As herald-in-charge, you should go to the autocrat and/or presiding noble at an event (King, Prince, Baron, etc.), ask what he/she wishes in the way of schedule, when the lists are to start, etc., and find out ALL other details of the event. If the necessary preparations have not been made by someone else, the herald may offer to see to it that they are made. If there is to be an organized lists, then the herald must confer with the lists officer. The lists officer is the person who organizes the lists and knows who is fighting whom, when. You should find out how many fighters there are and whether there is to be more than one fighting area, etc.

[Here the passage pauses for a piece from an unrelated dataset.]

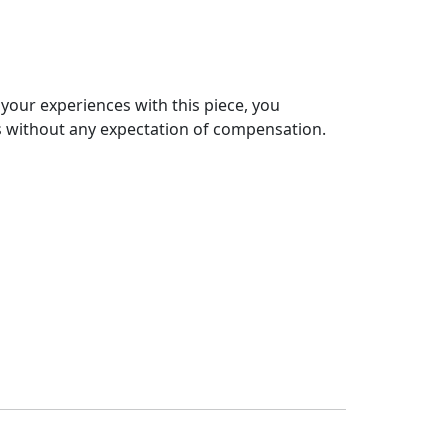
 your experiences with this piece, you
s without any expectation of compensation.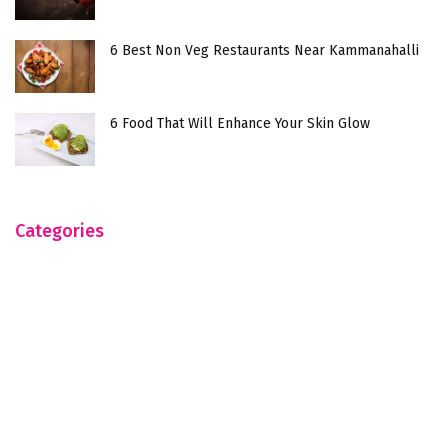
6 Best Non Veg Restaurants Near Kammanahalli
6 Food That Will Enhance Your Skin Glow
Categories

You should then determine the number of heralds which may be needed at any one time, and whether or not there will be any need for a coordinating herald. (Generally, as herald-in-charge, you will be the coordinating herald, but if the event is small, such coordination may be minimal.) Once you have done the above, you should call for all heralds who wish to help at the event, either with field work, duty or whatever, and create a duty roster, making sure as best you can that everyone gets a chance to be of assistance within their abilities, and not overburdening anyone. (See also the article on how to organize a duty roster.) A sign-up sheet should be passed around, with a place for names, and a place to check whether they feel that they can do field work or announcements and whether they feel that they need training (and possibly one for volunteers for court). While the sign-up sheet is being passed around, you, as the herald-in-charge, should make any announcements that may deal with specific aspects of the event. If at all possible, you should give a copy of the duty roster you create from the sign-up sheet to the officer of the lists.

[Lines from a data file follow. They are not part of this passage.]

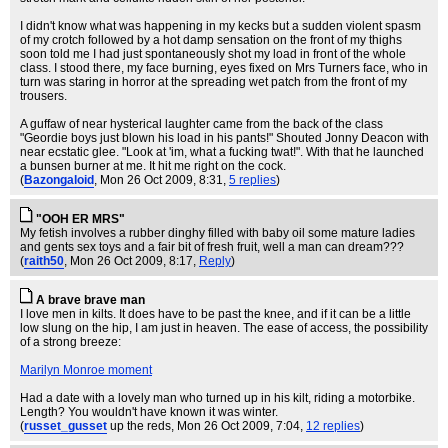
I didn't know what was happening in my kecks but a sudden violent spasm
of my crotch followed by a hot damp sensation on the front of my thighs
soon told me I had just spontaneously shot my load in front of the whole
class. I stood there, my face burning, eyes fixed on Mrs Turners face, who in
turn was staring in horror at the spreading wet patch from the front of my
trousers.
A guffaw of near hysterical laughter came from the back of the class
"Geordie boys just blown his load in his pants!" Shouted Jonny Deacon with
near ecstatic glee. "Look at 'im, what a fucking twat!". With that he launched
a bunsen burner at me. It hit me right on the cock.
(
Bazongaloid
, Mon 26 Oct 2009, 8:31,
5 replies
)
"OOH ER MRS"
My fetish involves a rubber dinghy filled with baby oil some mature ladies
and gents sex toys and a fair bit of fresh fruit, well a man can dream???
(
raith50
, Mon 26 Oct 2009, 8:17,
Reply
)
A brave brave man
I love men in kilts. It does have to be past the knee, and if it can be a little
low slung on the hip, I am just in heaven. The ease of access, the possibility
of a strong breeze:
Marilyn Monroe moment
Had a date with a lovely man who turned up in his kilt, riding a motorbike.
Length? You wouldn't have known it was winter.
(
russet_gusset
up the reds
, Mon 26 Oct 2009, 7:04,
12 replies
)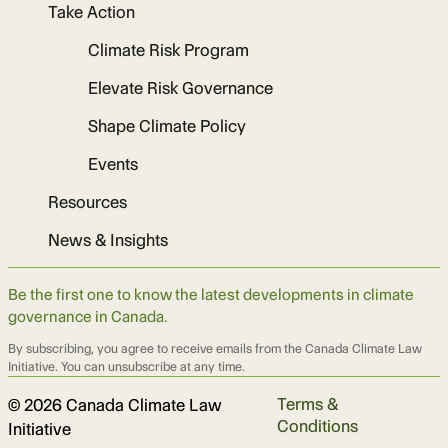
Take Action
Climate Risk Program
Elevate Risk Governance
Shape Climate Policy
Events
Resources
News & Insights
Be the first one to know the latest developments in climate
governance in Canada.
By subscribing, you agree to receive emails from the Canada Climate Law
Initiative. You can unsubscribe at any time.
Terms &
© 2026 Canada Climate Law
Conditions
Initiative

There will usually be a court or other gathering early in the event, if for no other reason than to start the event. As the herald-in-charge, you should discuss this with the presiding noble, autocrat, or other person(s) in charge, to determine if there will be court, and when it will be. If there is court, a duty herald should be sent out to announce that business for court is being taken (giving a place and a person to talk to), and an announcement of when court will be held. (See Section V of the Heralds' Handbook on Court Heraldry.) Following court, the herald who is scheduled as duty herald should attempt to stay in one location for most of their time, unless they are actually making an announcement. This makes it easier for someone to find the duty herald if a fresh announcement needs to be made.

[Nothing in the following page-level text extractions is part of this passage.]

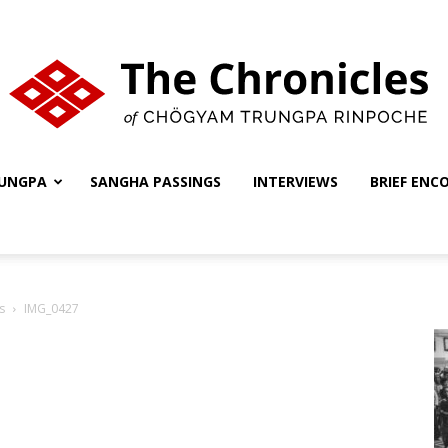
UNGPA
SANGHA PASSINGS
INTERVIEWS
BRIEF ENC
The
s
IMG_0427
Chronicles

During the lists at the event, the lists officer will have determined the order of the lists themselves. If the tournament is a large one, there may be more than one fighting area within the eric, and therefore, more than one herald may be required. In a situation like this, a coordinating herald may be needed. A coordinating herald may be used for large lists, to work with the lists officer to make sure that the field herald has the correct cards for the fighters on the field, and for the fighters who are currently arming themselves in preparation for combat. (See Section III of the Heralds' Handbook on Field Heraldry.)

The herald-in-charge should keep an ear out for each herald in the lists, to make sure their voice is not being strained, and if it is, they should be prepared to send in another herald to take over. While it is the duty of the individual field herald to avoid straining his/her voice, and to call for assistance it is easy for them to feel that they ought to be able to continue, and it helps if someone is paying attention.

As can be seen, there is a lot to being herald-in-charge at an event. This is not to say that it is not a rewarding job, just a busy one. If you volunteer, or are volunteered, for this duty, be prepared for a busy event.